私がまだサラリーマンだった頃、ある電器電機業界の関連メーカーの設計者でした。製品の設計をするのに一番重要なことは信頼性でした。例え壊れても製品が燃えたりする方向に壊れてはなりません。そういう信頼性の設計を行うことが一番重要でした。
そのため新製品を世に出す時は、設計段階で関連部署の人達が集まって、どういう故障事象があるかということを洗い出す工程がありました。それは数時間で終わるようなものではなく、数日間もかけて、ひたすら故障事象のあり得る可能性のパターンを網羅的に埋めて行くという地道な作業でした。日本の製品の信頼性が高いのは、このような地道な膨大な作業を一つ一つこなしていく日本人の真面目さに寄るのも大きな理由だと思います。
その電器製品で絶対起きてはいけない故障事象をたとえば「製品が燃える」と最初に決定すると、ではどういう条件が重なったら、その製品が燃えるか。という条件を総当たりで洗い出すのです。それは設計の不具合もあれば、製造時の不具合もあるでしょう。ユーザーの想定外の使用方法もあります。こうしてその製品の寿命の中で起こり得る、発火事象のパターンを数日かけて10名以上のチームメンバーで洗い出すのです。
この製品が市場で発火を起こすとしたら、この条件の組み合わせ以外はあり得ない。

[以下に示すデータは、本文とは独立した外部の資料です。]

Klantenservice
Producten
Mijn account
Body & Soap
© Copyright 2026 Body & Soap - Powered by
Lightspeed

という条件が、この過程で洗い出されます。この最悪事象が発生しえる条件の組み合わせの全てが解明されれば、もうその製品開発の信頼性検証は半分以上終わったも同然です。
その最悪事象がどういう条件で起こるか、さえ明らかになれば、それを防ぐために、どういう設計をすれないいのか、どういう製造管理をすればいいのか、どういうボタン、どういう形状、どういうマニュアル、どういう注意書きにすてばいいか、そういうこと作業に落とし込めます。

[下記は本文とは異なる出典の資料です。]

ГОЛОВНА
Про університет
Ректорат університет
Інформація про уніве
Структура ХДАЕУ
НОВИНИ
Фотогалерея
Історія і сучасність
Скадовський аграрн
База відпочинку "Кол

製品が発火するとしたならば、その理由はたった一つです。それはその発火条件が、メーカーが想定外だったからです。想定していたことは起こりません。最悪事象は想定外のことしか起こらないのです。
最悪事象の洗い出しイベントで大切なことは、複数の分野の経験豊富なマスターと呼ばれる大先輩の設計者が同席することでした。
私などの若造は最悪事象の条件はなかなか思いつきません。「ああ、この設計部分は問題ないですね」と先へ急ぎます。しかし重鎮のマスター設計者は違います。
「ちょっと待って。まるぞう君、この部品が○○の時、ユーザーが△△の使い方をして、その時周囲が□□だったらどうかね。」
まさかそんな想定外のことは普通は起こり得ませんよ。というと、この洗い出し工程はどういう組み合わせで最悪事象が起こるという条件を洗い出すのが目的なはずだよ。どんなに確率が低いように思えても、起こり得るのであればそれは書き留めておかなければならないのだよ。きちんと議事録に書いて下さい。そのようにさとされます。
チェっ。面倒くさいなあ。と心の中で思いつつ指摘事項を渋々書き留めます。こんなのただの儀式なんだから、ちゃっちゃっと終わらせればいいのに。こんなのすっ飛ばしたって、私の設計した製品が燃えるわけないのに。そう内心思っておりました。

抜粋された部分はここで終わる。